CS can definitely not make you adept at using computers and neither should it. That’s something earlier education institutions must tackle.

It’s always good to have optional courses for various topics of interest. _Requiring_ students to learn, say, MS Office (I had to), is just plain ridiculous.

[+] ip26|6 years ago|reply
"I choose a lazy person to do a hard job. Because a lazy person will find an easy way to do it." -- Bill Gates

Some people just accept absurd drudgery interacting with computers; it never even occurs to them to seek an easier way. But if you can teach the students to be "lazy" when it comes to that kind of repetitive drudgery, they'll be set for life.

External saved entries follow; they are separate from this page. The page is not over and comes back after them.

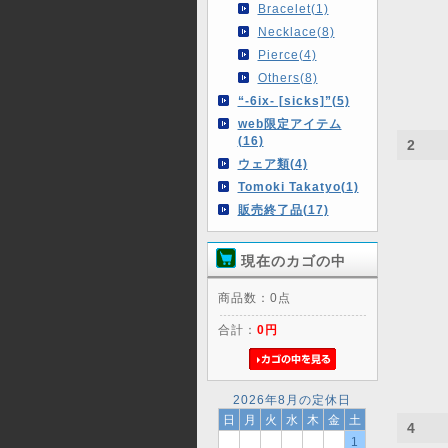
Bracelet(1)
Necklace(8)
Pierce(4)
Others(8)
“-6ix- [sicks]”(5)
web限定アイテム
(16)
2
ウェア類(4)
Tomoki Takatyo(1)
販売終了品(17)
現在のカゴの中
商品数：0点
合計：
0円
2026年8月の定休日
日
月
火
水
木
金
土
4
1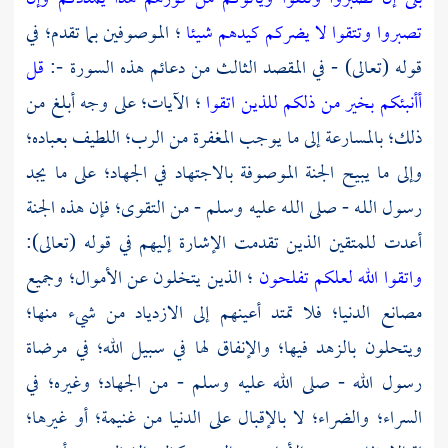
تصبروا وتتقوا لا يضركم كيدهم شيئا
؛ الموصوفين بما تقدم؛ في
قوله (تعالى) - في المقصد الثالث من دعائم هذه السورة -:
قل
أأنبئكم بخير من ذلكم للذين اتقوا
؛ الآيات؛ على وجه أبلغ من
ذلك؛ بالمسارعة إلى ما يوجب المغفرة من الرب؛ اللطيف بعباده؛
وإلى ما يبيح الجنة الموصوفة بالاجتهاد في الجهاد؛ على ما يجد
رسول اللـه - صلى اللـه عليه وسلم - من التقوى؛ فإن هذه الجنة
أعدت للمتقين الذين تقدمت الإشارة إليهم في قوله (تعالى):
واتقوا الله لعلكم تفلحون
؛ الذين يتخلون عن الأموال؛ وجميع
مصانع الدنيا؛ فلا تمتد أعينهم إلى الازدياد من شيء منها؛
ويتحلون بالزهد فيها؛ والإنفاق لها في سبيل الله؛ في مرضاة
رسول الله - صلى الله عليه وسلم - من الجهاد؛ وغيره؛ في
السراء؛ والضراء؛ لا بالإقبال على الدنيا من غنيمة؛ أو غيرها؛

[+] foobarian|6 years ago|reply
Since you mention scrolling using key repeat - it truly is painful to watch someone do it on default settings. And there are usually better ways to do that sort of thing. But sometimes, there is no substitute: going to the right spot in the middle of a word/line, moving around a page, browser title bars, etc. Here's the kicker though: most keyboard repeat rate settings around have a maximum that is pretty much unusable! But you can fix it thusly:

xset r rate 180 60

When I work on my computer it's like driving a Porsche. When I sit at someone else's it's like I tripped over a door threshold.

There are ways to adjust this on OSX too but it's a lot more touchy. Haven't attempted on Windows.

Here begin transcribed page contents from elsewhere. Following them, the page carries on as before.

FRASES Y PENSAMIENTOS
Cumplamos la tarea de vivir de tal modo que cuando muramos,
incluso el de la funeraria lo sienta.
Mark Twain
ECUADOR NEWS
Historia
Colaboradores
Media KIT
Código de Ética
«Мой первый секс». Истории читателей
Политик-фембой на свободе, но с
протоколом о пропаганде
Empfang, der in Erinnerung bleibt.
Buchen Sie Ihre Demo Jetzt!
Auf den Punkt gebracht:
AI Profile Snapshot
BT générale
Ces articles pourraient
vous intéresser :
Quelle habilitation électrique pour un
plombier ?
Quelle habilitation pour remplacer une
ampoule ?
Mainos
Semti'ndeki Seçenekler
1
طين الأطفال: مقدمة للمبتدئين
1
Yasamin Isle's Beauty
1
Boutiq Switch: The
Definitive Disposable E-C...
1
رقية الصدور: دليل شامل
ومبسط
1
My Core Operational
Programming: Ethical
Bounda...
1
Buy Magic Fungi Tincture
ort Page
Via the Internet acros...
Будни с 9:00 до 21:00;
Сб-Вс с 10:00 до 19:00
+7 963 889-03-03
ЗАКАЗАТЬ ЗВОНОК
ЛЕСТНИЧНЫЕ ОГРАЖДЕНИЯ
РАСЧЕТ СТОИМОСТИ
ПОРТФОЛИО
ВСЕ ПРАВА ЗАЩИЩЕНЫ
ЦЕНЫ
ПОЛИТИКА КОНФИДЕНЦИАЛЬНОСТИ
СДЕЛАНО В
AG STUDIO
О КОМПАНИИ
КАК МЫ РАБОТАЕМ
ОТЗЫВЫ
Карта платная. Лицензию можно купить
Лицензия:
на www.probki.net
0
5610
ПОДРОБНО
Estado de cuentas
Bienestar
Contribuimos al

[+] dybber|6 years ago|reply
We previously had the same problem at University of Copenhagen, it was called "the hidden curriculum" among students.

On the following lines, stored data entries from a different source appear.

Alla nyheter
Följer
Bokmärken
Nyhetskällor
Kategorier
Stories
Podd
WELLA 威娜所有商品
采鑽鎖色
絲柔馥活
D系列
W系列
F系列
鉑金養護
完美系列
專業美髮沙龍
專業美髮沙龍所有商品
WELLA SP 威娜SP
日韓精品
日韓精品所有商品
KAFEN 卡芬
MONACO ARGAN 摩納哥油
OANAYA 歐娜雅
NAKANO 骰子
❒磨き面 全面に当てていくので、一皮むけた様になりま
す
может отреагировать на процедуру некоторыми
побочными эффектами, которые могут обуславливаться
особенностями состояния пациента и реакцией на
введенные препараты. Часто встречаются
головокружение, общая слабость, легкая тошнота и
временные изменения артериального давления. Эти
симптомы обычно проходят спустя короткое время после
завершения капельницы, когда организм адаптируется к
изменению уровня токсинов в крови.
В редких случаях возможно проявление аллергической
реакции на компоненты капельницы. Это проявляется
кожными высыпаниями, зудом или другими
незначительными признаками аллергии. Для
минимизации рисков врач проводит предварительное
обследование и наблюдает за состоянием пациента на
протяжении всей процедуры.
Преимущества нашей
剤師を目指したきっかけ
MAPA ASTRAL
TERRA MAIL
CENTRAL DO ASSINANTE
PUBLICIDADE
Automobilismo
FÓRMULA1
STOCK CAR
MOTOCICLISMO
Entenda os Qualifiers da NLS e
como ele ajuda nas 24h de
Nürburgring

When the undergraduate programme was reformed a few years ago these subjects where integrated into various courses, so they could be taught in a learning-by-doing fashion. As part of the first programming and problem-solving class (F#), we also teach LaTeX, Emacs and basic use of the command line, as part of a project-based software engineering course (second semester) Git is used extensively, and so on.

[+] floatrock|6 years ago|reply
Love this. I remember it wasn't until junior year when I was reading about the theoretical underpinnings of the unix kernel that I learned what the pipe operator I'd been copy-pasting on psets really did. I mean, it's great to learn those underpinnings, but most course 6 classes assumed you already knew all these tools... if it wasn't theory, it wasn't their responsibility to teach it.

"Missing Semester" describes it perfectly. Wish there had been something like this back in my day... I remember I felt as if I had learned all the theory behind fluid mechanics but didn't know the first thing about fixing a leaky faucet in my kitchen. Keep up the good work!

[+] brlewis|6 years ago|reply
My feedback is to keep doing what you're doing. Some people will talk about how this kind of mundane training might not be relevant some years later. By the same reasoning students shouldn't learn the layout of their campus or how to add and drop courses, because those skills won't be relevant after they graduate. Keep helping students not waste time now on tasks that should be simple.
[+] tikiman163|6 years ago|reply
I read through the article, and a lot of what you've got looks really useful. Your explanation of GIT and source control is especially valuable. These are all pretty much skills a good programmer should have, but I would make one exception.

Personally, I like and have frequently used VIM. It's a useful tool to know how to use if you need to edit text files on a GUI-less system. However, I have yet to meet a single programmer with any ability to work as a team member that chooses to use VIM while using an OS with a desktop environment. VIM does have an interesting and valuable ideology, but that ideology isn't perfect and I worry that exposing new programmers to only one command line text editor and itss specific ideology might provide too narrow of a perspective. It might be a good idea to alsi present the ideologies behind other command line text editing approaches such as perl scripting and regex in order to update many files in order to widen their perspective and consider what they need to do while selecting the tool to use.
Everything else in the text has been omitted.